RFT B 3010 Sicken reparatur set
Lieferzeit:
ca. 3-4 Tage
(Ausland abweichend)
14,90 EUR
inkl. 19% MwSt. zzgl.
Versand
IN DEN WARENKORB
-*-
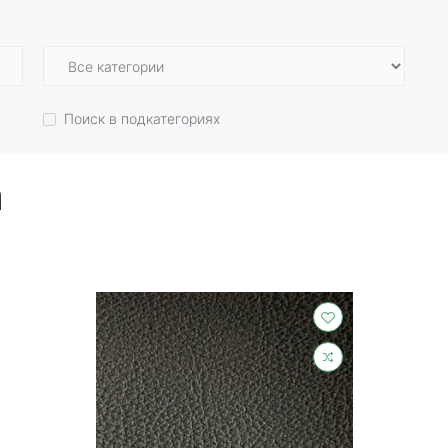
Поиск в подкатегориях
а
-*-
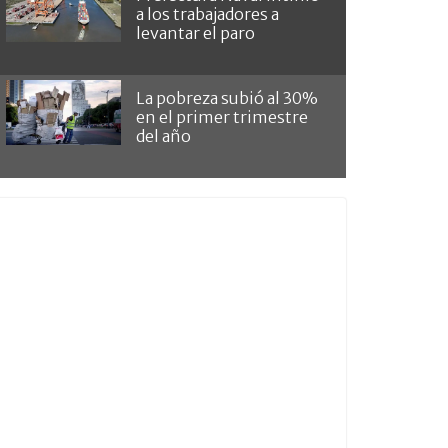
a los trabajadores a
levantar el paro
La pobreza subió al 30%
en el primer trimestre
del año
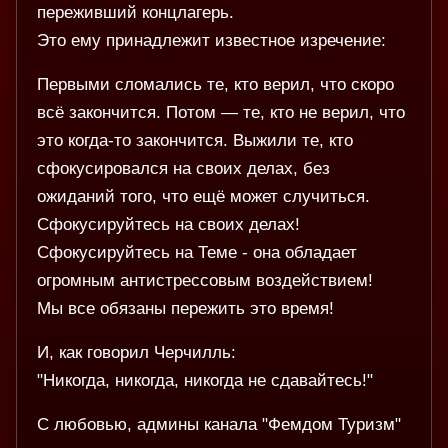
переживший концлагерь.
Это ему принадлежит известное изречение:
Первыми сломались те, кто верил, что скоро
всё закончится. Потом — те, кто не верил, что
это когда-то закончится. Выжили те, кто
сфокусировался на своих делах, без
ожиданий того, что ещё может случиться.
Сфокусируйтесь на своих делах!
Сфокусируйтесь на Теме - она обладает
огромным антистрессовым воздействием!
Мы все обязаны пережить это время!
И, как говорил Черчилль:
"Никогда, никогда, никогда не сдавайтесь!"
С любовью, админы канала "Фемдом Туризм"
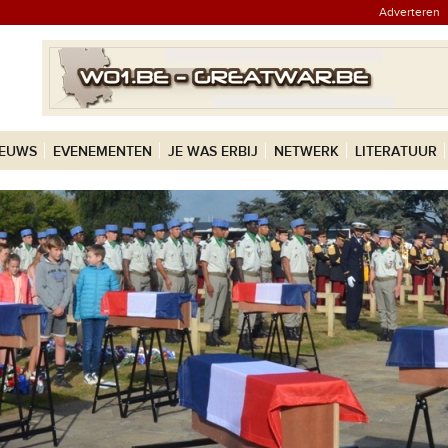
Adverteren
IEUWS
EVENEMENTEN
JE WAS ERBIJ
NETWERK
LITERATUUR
-*-
EXERCISE REQUIREMENTS:
Read the entries above and find each line holding the word "верил". Copy it out.

TASK RESULT:
Первыми сломались те, кто верил, что скоро
всё закончится. Потом — те, кто не верил, что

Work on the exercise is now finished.